2- The presence of skills

It is another often crucial resource in suitable manpower, in adequate supplies, in efficient consulting services.

But there are barriers to entrepreneurship such as:

  • excessive taxation,
  • operating rules that are too strict,
  • an excessively finicky state intervention,

The environment, and particularly the market, creates opportunities. If the market is too small or the “cash” economy not widespread, as in some parts of developing countries, it is difficult to start a business.

3- The situation

She can play both ways. Thus, in low economic conditions, that is to say when the economy is doing badly, it seems more difficult to start a business since the market is slowing down and the financial system is cautious.

However, resources in men, equipment and savings are often less expensive; a good project can therefore more easily find the necessary resources.

Plus, the time to streamline and come up with new ideas for existing businesses is more available than when the order book is full and customers are complaining about delays.

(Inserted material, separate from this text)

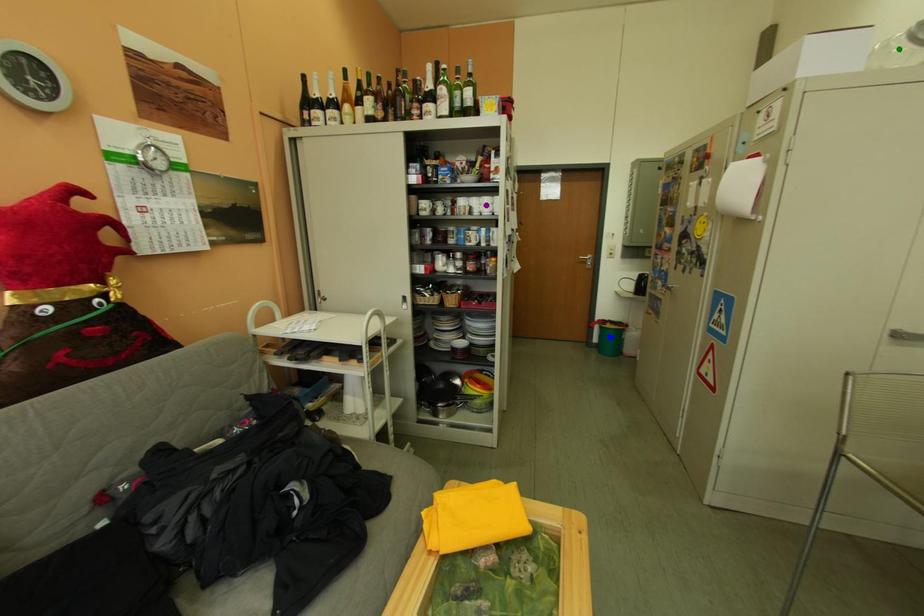 Order these from nearest to farthest:
green point
blue point
purple point

blue point → purple point → green point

This assumes that the market is open and that the barriers to entry are lower. This explains why SMEs are not very present and create few innovations in certain industrial sectors, such as petrochemicals or the automotive industry, because of the enormous initial investment costs, but also because of various barriers entry due, for example, to control of distribution in consumer markets.

Another type of barrier to entry can be institutional, as in the case of large public markets or regulated markets, which is how the “deregulation” of air transport in the United States has, on the one hand, increased the monopolies on the very profitable main lines following a strong price war, but also allowed the development of a good number of small regional airline companies on the secondary markets.

But for the entrepreneur to enter the market, “triggers” are needed. These can be individual, family, social, or organizational.

Individual triggers are, for example, job dissatisfaction or the feeling that one’s skills are being misused. It is also in a period of high unemployment, the difficulty of finding a job.